People don’t seem to notice Betty much in the daytime. But when night falls she glistens blackly, slithers up my arm, crawls across my neck, to perch on my shoulder with her whiskers tickling my earlobe. You know how sometimes a laptop pop-up when you’ve watched too much of a series in one sitting asks if you’re still there? When I feel Betty’s saliva pooling on one of my collarbones I know it’s time for us both to go to bed. She watches as I brush my teeth, fascinated. I have no qualms undressing before her now, having long ago given up trying to get her to leave my bedroom. She’ll only scrape at the door, making me feel guilty.
I’ll lie there listening to her softly snoring at the foot of the bed. The rhythm does not send me to sleep; instead I wait in the darkness for her to snuffle and splutter. It’s very difficult for me to switch off and not worry about her. She is not in the best of health.
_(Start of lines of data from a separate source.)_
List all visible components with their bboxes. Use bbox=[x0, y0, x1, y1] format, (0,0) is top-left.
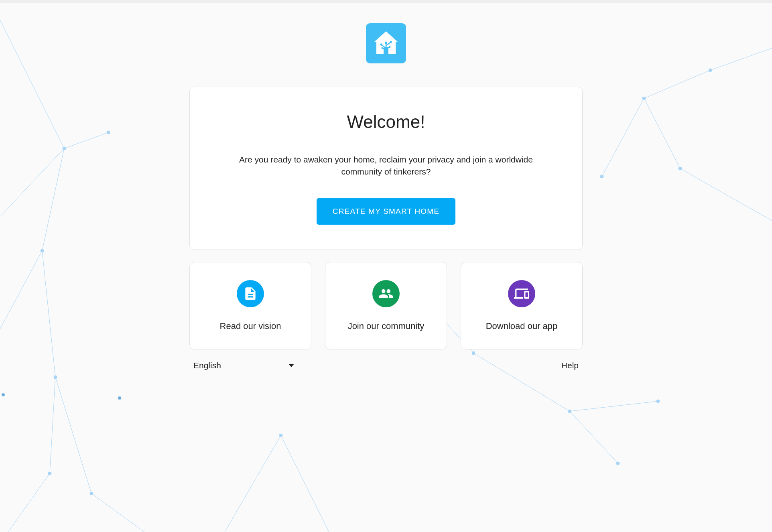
welcome-description: Are you ready to awaken your home, recla… bbox=[210, 154, 562, 178]
svg-line-7 bbox=[50, 377, 55, 473]
app-logo bbox=[366, 23, 406, 63]
svg-point-44 bbox=[389, 46, 391, 48]
svg-point-13 bbox=[54, 376, 57, 379]
language-select[interactable]: English bbox=[193, 361, 294, 370]
vision-card-label: Read our vision bbox=[198, 321, 303, 331]
info-cards-row: Read our vision Join our community Downl… bbox=[189, 262, 583, 349]
svg-line-6 bbox=[55, 377, 91, 493]
svg-line-28 bbox=[570, 411, 618, 463]
svg-point-39 bbox=[2, 393, 5, 396]
svg-point-15 bbox=[48, 472, 51, 475]
svg-line-9 bbox=[8, 473, 50, 532]
svg-line-36 bbox=[225, 435, 281, 532]
devices-icon bbox=[508, 280, 535, 307]
create-smart-home-button[interactable]: CREATE MY SMART HOME bbox=[317, 198, 455, 225]
svg-point-34 bbox=[656, 400, 660, 403]
welcome-card: Welcome! Are you ready to awaken your ho… bbox=[189, 87, 583, 250]
community-card-label: Join our community bbox=[333, 321, 439, 331]
footer-row: English Help bbox=[189, 361, 583, 370]
svg-line-29 bbox=[570, 401, 658, 411]
app-card-label: Download our app bbox=[469, 321, 574, 331]
welcome-title: Welcome! bbox=[210, 112, 562, 132]
home-assistant-logo-icon bbox=[372, 29, 400, 58]
help-link[interactable]: Help bbox=[561, 361, 579, 370]
svg-point-41 bbox=[380, 43, 382, 45]
document-icon bbox=[237, 280, 264, 307]
svg-point-42 bbox=[390, 41, 392, 43]
svg-point-40 bbox=[385, 42, 387, 44]
svg-line-8 bbox=[91, 493, 144, 532]
svg-point-33 bbox=[616, 462, 620, 465]
language-select-value: English bbox=[193, 361, 221, 370]
community-card[interactable]: Join our community bbox=[325, 262, 447, 349]
svg-point-14 bbox=[90, 492, 93, 495]
app-card[interactable]: Download our app bbox=[461, 262, 583, 349]
svg-line-35 bbox=[281, 435, 329, 532]
svg-point-38 bbox=[118, 396, 121, 400]
users-icon bbox=[372, 280, 400, 307]
vision-card[interactable]: Read our vision bbox=[189, 262, 311, 349]
svg-point-37 bbox=[279, 434, 282, 437]
svg-point-43 bbox=[382, 47, 384, 49]
dropdown-arrow-icon bbox=[288, 364, 294, 367]
top-bar bbox=[0, 0, 772, 3]
svg-point-32 bbox=[568, 410, 571, 413]
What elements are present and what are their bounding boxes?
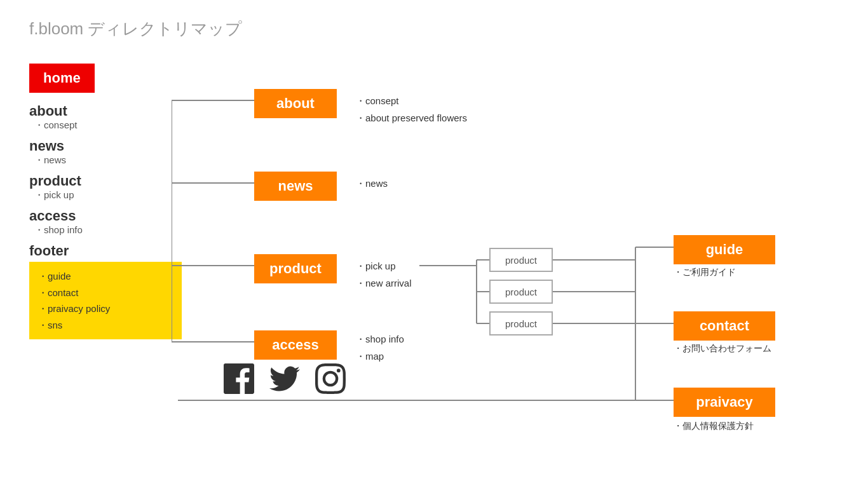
sidebar-access-title: access <box>29 208 156 224</box>
product-item-1: ・new arrival <box>356 274 412 292</box>
page-title: f.bloom ディレクトリマップ <box>29 18 243 40</box>
about-items: ・consept ・about preserved flowers <box>356 92 467 126</box>
footer-item-sns: ・sns <box>38 317 173 334</box>
sidebar-section-product: product ・pick up <box>29 173 156 201</box>
product-sub-3: product <box>489 311 553 336</box>
guide-items: ・ご利用ガイド <box>674 267 736 278</box>
box-about[interactable]: about <box>254 89 337 118</box>
news-items: ・news <box>356 175 388 192</box>
product-items: ・pick up ・new arrival <box>356 257 412 292</box>
about-item-1: ・about preserved flowers <box>356 109 467 126</box>
sidebar-footer-label: footer <box>29 243 156 259</box>
box-contact[interactable]: contact <box>674 311 775 341</box>
twitter-icon[interactable] <box>268 362 301 395</box>
footer-item-guide: ・guide <box>38 268 173 285</box>
contact-items: ・お問い合わせフォーム <box>674 343 771 355</box>
instagram-icon[interactable] <box>314 362 347 395</box>
facebook-icon[interactable] <box>222 362 255 395</box>
sidebar-about-item: ・consept <box>29 119 156 132</box>
sidebar-news-title: news <box>29 138 156 154</box>
access-item-1: ・map <box>356 348 404 365</box>
box-access[interactable]: access <box>254 330 337 360</box>
sidebar-about-title: about <box>29 103 156 119</box>
product-item-0: ・pick up <box>356 257 412 274</box>
box-news[interactable]: news <box>254 172 337 201</box>
diagram: about ・consept ・about preserved flowers … <box>172 64 845 477</box>
social-icons-container <box>222 362 347 395</box>
access-item-0: ・shop info <box>356 330 404 348</box>
sidebar-section-news: news ・news <box>29 138 156 166</box>
sidebar-access-item: ・shop info <box>29 224 156 236</box>
praivacy-item-0: ・個人情報保護方針 <box>674 421 754 432</box>
footer-item-contact: ・contact <box>38 285 173 301</box>
sidebar-section-about: about ・consept <box>29 103 156 132</box>
guide-item-0: ・ご利用ガイド <box>674 267 736 278</box>
access-items: ・shop info ・map <box>356 330 404 365</box>
sidebar-news-item: ・news <box>29 154 156 166</box>
praivacy-items: ・個人情報保護方針 <box>674 421 754 432</box>
sidebar-footer-box: ・guide ・contact ・praivacy policy ・sns <box>29 262 182 339</box>
sidebar-section-access: access ・shop info <box>29 208 156 236</box>
box-guide[interactable]: guide <box>674 235 775 264</box>
sidebar-home[interactable]: home <box>29 64 95 93</box>
news-item-0: ・news <box>356 175 388 192</box>
footer-item-praivacy: ・praivacy policy <box>38 301 173 317</box>
product-sub-2: product <box>489 280 553 304</box>
box-praivacy[interactable]: praivacy <box>674 388 775 417</box>
product-sub-1: product <box>489 248 553 272</box>
sidebar-product-title: product <box>29 173 156 189</box>
contact-item-0: ・お問い合わせフォーム <box>674 343 771 355</box>
sidebar: home about ・consept news ・news product ・… <box>29 64 156 339</box>
about-item-0: ・consept <box>356 92 467 109</box>
box-product[interactable]: product <box>254 254 337 283</box>
sidebar-product-item: ・pick up <box>29 189 156 201</box>
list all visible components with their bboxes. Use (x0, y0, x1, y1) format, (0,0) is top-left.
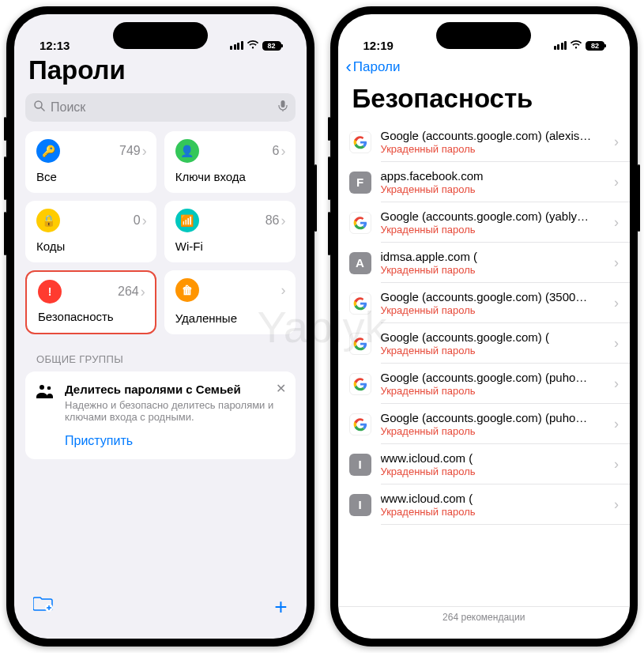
list-item[interactable]: Google (accounts.google.com) (yably… Укр… (338, 202, 631, 243)
chevron-right-icon: › (281, 143, 286, 160)
item-subtitle: Украденный пароль (381, 224, 605, 236)
tiles-grid: 🔑 749 › Все 👤 6 › Ключи входа 🔒 0 › Коды… (14, 131, 307, 334)
family-icon (36, 384, 55, 448)
tile-коды[interactable]: 🔒 0 › Коды (25, 201, 156, 262)
tile-icon: 📶 (175, 209, 199, 232)
security-list: Google (accounts.google.com) (alexis… Ук… (338, 122, 631, 603)
chevron-right-icon: › (281, 213, 286, 229)
item-title: Google (accounts.google.com) (alexis… (381, 129, 605, 142)
tile-label: Безопасность (38, 310, 145, 323)
item-subtitle: Украденный пароль (381, 143, 605, 155)
tile-label: Все (36, 170, 147, 183)
new-folder-button[interactable] (33, 594, 54, 620)
battery-icon: 82 (262, 41, 281, 51)
app-letter-icon: I (349, 454, 371, 476)
svg-point-5 (47, 386, 51, 390)
svg-point-4 (40, 385, 44, 390)
item-subtitle: Украденный пароль (381, 506, 605, 518)
app-letter-icon: I (349, 494, 371, 516)
item-title: idmsa.apple.com ( (381, 250, 605, 263)
item-title: apps.facebook.com (381, 169, 605, 183)
tile-безопасность[interactable]: ! 264 › Безопасность (25, 270, 156, 334)
footer-count: 264 рекомендации (338, 606, 631, 639)
google-icon (349, 413, 371, 435)
tile-wi-fi[interactable]: 📶 86 › Wi-Fi (164, 201, 296, 262)
status-icons: 82 (554, 39, 605, 52)
tile-label: Ключи входа (175, 170, 286, 183)
search-placeholder: Поиск (51, 100, 85, 115)
status-time: 12:19 (363, 39, 394, 52)
tile-все[interactable]: 🔑 749 › Все (25, 131, 156, 193)
list-item[interactable]: A idmsa.apple.com ( Украденный пароль › (338, 243, 631, 283)
item-subtitle: Украденный пароль (381, 425, 605, 437)
close-icon[interactable]: ✕ (276, 381, 286, 396)
item-title: www.icloud.com ( (381, 451, 605, 465)
wifi-icon (247, 39, 259, 52)
add-button[interactable]: + (274, 594, 287, 620)
tile-icon: ! (38, 280, 62, 303)
list-item[interactable]: F apps.facebook.com Украденный пароль › (338, 162, 631, 202)
list-item[interactable]: I www.icloud.com ( Украденный пароль › (338, 484, 631, 525)
google-icon (349, 131, 371, 153)
chevron-right-icon: › (281, 282, 286, 299)
item-title: Google (accounts.google.com) (yably… (381, 209, 605, 223)
item-subtitle: Украденный пароль (381, 304, 605, 316)
page-title: Безопасность (338, 81, 631, 122)
item-title: Google (accounts.google.com) ( (381, 330, 605, 344)
tile-label: Коды (36, 239, 147, 253)
status-time: 12:13 (40, 39, 70, 52)
phone-right: 12:19 82 ‹ Пароли Безопасность Google (a… (330, 6, 638, 647)
list-item[interactable]: Google (accounts.google.com) (alexis… Ук… (338, 122, 631, 162)
app-letter-icon: F (349, 172, 371, 194)
list-item[interactable]: Google (accounts.google.com) (3500… Укра… (338, 283, 631, 323)
chevron-right-icon: › (614, 416, 619, 432)
tile-label: Wi-Fi (175, 239, 286, 253)
nav-bar[interactable]: ‹ Пароли (338, 54, 631, 81)
tile-count: 264 › (118, 284, 145, 300)
mic-icon[interactable] (278, 100, 288, 115)
tile-icon: 🔒 (36, 209, 60, 232)
svg-line-1 (41, 107, 44, 111)
google-icon (349, 373, 371, 395)
tile-удаленные[interactable]: 🗑 › Удаленные (164, 270, 296, 334)
item-subtitle: Украденный пароль (381, 345, 605, 356)
tile-icon: 🔑 (36, 139, 60, 163)
list-item[interactable]: Google (accounts.google.com) (puho… Укра… (338, 404, 631, 444)
tile-icon: 👤 (175, 139, 199, 163)
share-body: Надежно и безопасно делитесь паролями и … (65, 399, 284, 423)
tile-count: 6 › (273, 143, 286, 160)
tile-ключи входа[interactable]: 👤 6 › Ключи входа (164, 131, 296, 193)
tile-count: 86 › (266, 213, 286, 229)
back-label[interactable]: Пароли (353, 59, 401, 75)
list-item[interactable]: I www.icloud.com ( Украденный пароль › (338, 444, 631, 484)
app-letter-icon: A (349, 252, 371, 274)
tile-label: Удаленные (175, 311, 286, 325)
share-title: Делитесь паролями с Семьей (65, 383, 284, 396)
chevron-right-icon: › (614, 456, 619, 473)
list-item[interactable]: Google (accounts.google.com) ( Украденны… (338, 323, 631, 364)
google-icon (349, 292, 371, 315)
status-icons: 82 (230, 39, 281, 52)
list-item[interactable]: Google (accounts.google.com) (puho… Укра… (338, 364, 631, 404)
chevron-right-icon: › (614, 295, 619, 311)
item-title: www.icloud.com ( (381, 492, 605, 505)
tile-count: 749 › (119, 143, 147, 160)
section-header: ОБЩИЕ ГРУППЫ (14, 334, 307, 371)
chevron-right-icon: › (614, 335, 619, 352)
item-title: Google (accounts.google.com) (3500… (381, 290, 605, 303)
phone-left: 12:13 82 Пароли Поиск 🔑 749 › Все (6, 6, 314, 647)
chevron-right-icon: › (614, 214, 619, 231)
svg-rect-2 (281, 100, 284, 107)
item-subtitle: Украденный пароль (381, 466, 605, 477)
share-card: ✕ Делитесь паролями с Семьей Надежно и б… (25, 371, 296, 459)
tile-count: 0 › (134, 213, 147, 229)
item-subtitle: Украденный пароль (381, 264, 605, 276)
item-title: Google (accounts.google.com) (puho… (381, 371, 605, 384)
google-icon (349, 333, 371, 355)
google-icon (349, 212, 371, 234)
chevron-right-icon: › (142, 143, 147, 160)
share-action-button[interactable]: Приступить (65, 434, 284, 448)
toolbar: + (14, 585, 307, 639)
back-chevron-icon[interactable]: ‹ (346, 57, 352, 77)
search-input[interactable]: Поиск (25, 93, 296, 122)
In the days she is quiet, well-behaved. She performs her best trick, getting lost behind me. I walk ahead, wondering if she’ll jump out and startle me, knowing all the shortcuts around the blocks as she does. I see other walkers chatting to acquaintances in the park. Betty is yet to make any friends, or help me make friends. She is not menacing, but people either ignore her, or give her a wide berth if she’s being playful, straining at the leash I’ve learned to hold in a very tight grip.
We come back home and I hang her leash on the hook, letting her roam free again. She heads straight to her drinking bowl, nails skittering across the floor. I think how different that sound is to when I’m unable to sleep; an almost insectile clicking. It fights with the ticking of my wall clock for my attention, the sounds magnified in the gloom.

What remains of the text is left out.